*EXERCISE INSTRUCTIONS*
Below are the records. List every line holding the word "dapat".

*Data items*
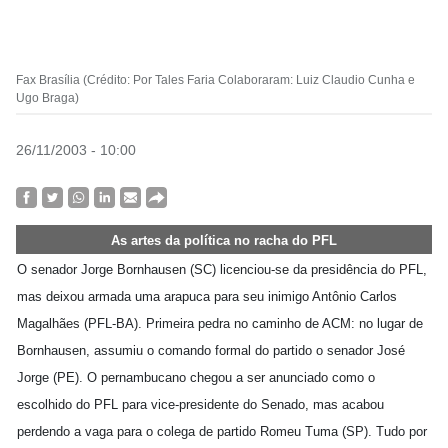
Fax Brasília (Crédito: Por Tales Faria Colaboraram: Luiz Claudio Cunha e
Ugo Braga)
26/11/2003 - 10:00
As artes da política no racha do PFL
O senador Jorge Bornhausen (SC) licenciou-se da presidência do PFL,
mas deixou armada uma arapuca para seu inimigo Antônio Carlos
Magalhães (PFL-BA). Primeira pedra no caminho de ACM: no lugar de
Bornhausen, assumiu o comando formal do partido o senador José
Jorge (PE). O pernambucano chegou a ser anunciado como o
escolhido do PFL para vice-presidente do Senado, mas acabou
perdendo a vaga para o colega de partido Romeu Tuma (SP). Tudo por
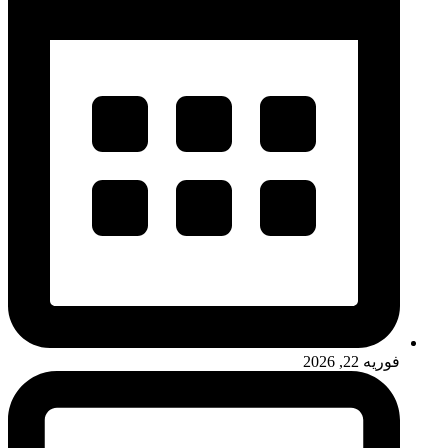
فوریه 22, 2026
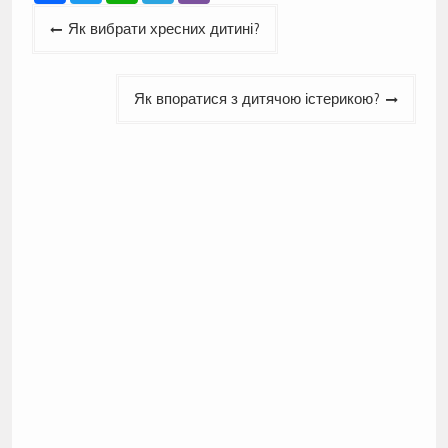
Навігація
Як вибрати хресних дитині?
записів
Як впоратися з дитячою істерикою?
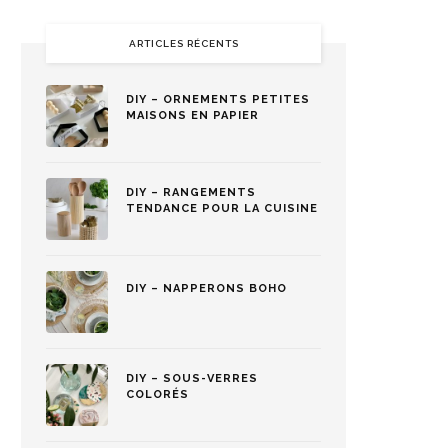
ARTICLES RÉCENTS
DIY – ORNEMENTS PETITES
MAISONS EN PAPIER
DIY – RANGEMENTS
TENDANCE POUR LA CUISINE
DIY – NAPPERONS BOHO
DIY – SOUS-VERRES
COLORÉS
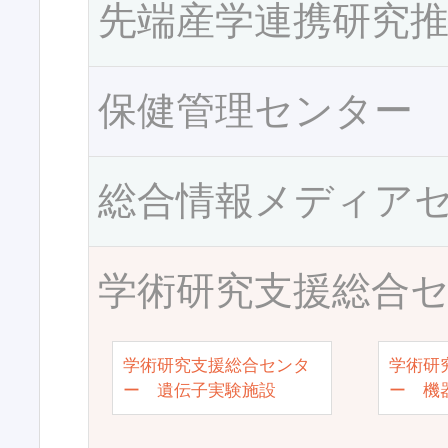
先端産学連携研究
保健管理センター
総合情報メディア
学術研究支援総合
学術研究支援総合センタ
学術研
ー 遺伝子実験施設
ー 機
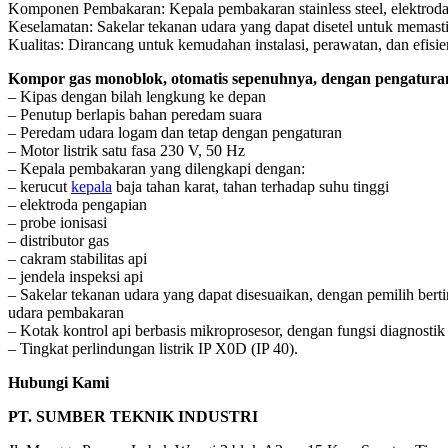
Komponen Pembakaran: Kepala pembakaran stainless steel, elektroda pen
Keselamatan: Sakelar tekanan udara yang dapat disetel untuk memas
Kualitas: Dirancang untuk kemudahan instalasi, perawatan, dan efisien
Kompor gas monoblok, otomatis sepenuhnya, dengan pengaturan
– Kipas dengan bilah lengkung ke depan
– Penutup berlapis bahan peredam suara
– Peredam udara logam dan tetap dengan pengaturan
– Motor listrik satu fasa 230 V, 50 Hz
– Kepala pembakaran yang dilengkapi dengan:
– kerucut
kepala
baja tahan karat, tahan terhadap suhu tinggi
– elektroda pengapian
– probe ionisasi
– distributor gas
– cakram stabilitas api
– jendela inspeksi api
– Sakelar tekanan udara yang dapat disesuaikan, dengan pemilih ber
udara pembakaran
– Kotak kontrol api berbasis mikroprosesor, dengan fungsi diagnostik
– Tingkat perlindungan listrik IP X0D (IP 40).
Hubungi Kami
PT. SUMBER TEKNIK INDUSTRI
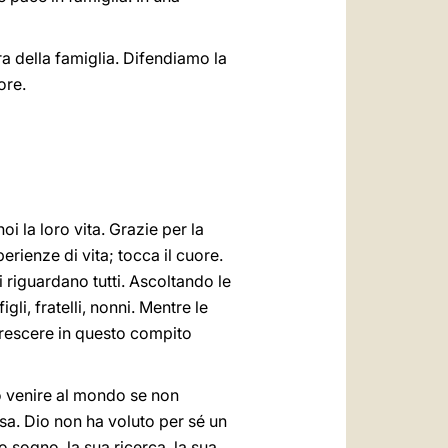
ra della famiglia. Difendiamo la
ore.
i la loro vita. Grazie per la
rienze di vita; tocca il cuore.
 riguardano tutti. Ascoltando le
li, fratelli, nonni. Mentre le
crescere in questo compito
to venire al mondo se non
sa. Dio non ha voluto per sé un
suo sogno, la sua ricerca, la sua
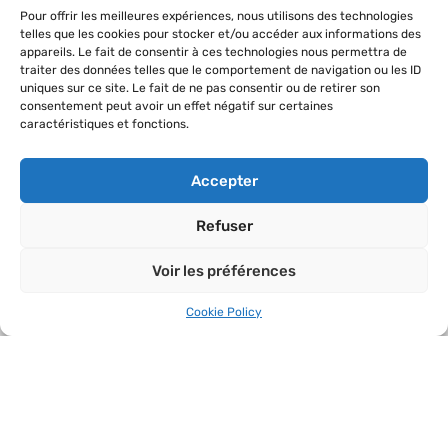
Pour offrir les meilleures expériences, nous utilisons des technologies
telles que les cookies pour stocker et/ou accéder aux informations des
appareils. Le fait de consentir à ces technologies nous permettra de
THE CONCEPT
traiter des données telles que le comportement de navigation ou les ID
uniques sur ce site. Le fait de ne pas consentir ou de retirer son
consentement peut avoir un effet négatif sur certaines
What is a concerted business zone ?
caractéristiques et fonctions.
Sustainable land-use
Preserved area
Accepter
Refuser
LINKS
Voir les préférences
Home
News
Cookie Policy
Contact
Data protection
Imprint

*RESULT OF THIS TASK*
Keselamatan: Sakelar tekanan udara yang dapat disetel untuk memas
– Sakelar tekanan udara yang dapat disesuaikan, dengan pemilih ber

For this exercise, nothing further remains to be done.